Records from a dataset:
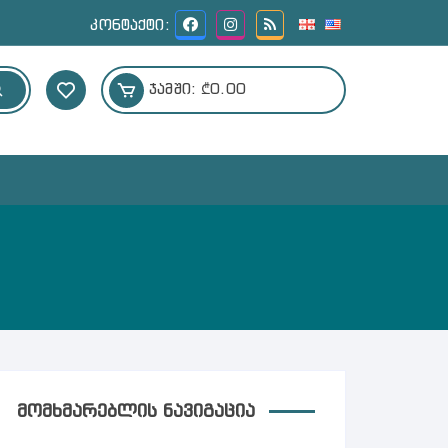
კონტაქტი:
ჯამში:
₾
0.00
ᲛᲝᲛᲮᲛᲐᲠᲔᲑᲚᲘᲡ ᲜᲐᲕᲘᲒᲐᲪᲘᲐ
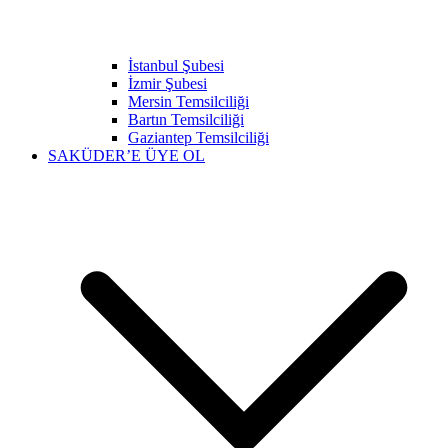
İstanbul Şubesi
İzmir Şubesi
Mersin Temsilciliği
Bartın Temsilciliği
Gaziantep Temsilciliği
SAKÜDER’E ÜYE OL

==

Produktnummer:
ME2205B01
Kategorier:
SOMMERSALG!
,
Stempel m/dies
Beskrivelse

▶ [About this exercise] For each line above that holds the string "Temsilciliği", provide a copy of that line.

▶ [Reply to the exercise]
Mersin Temsilciliği
Bartın Temsilciliği
Gaziantep Temsilciliği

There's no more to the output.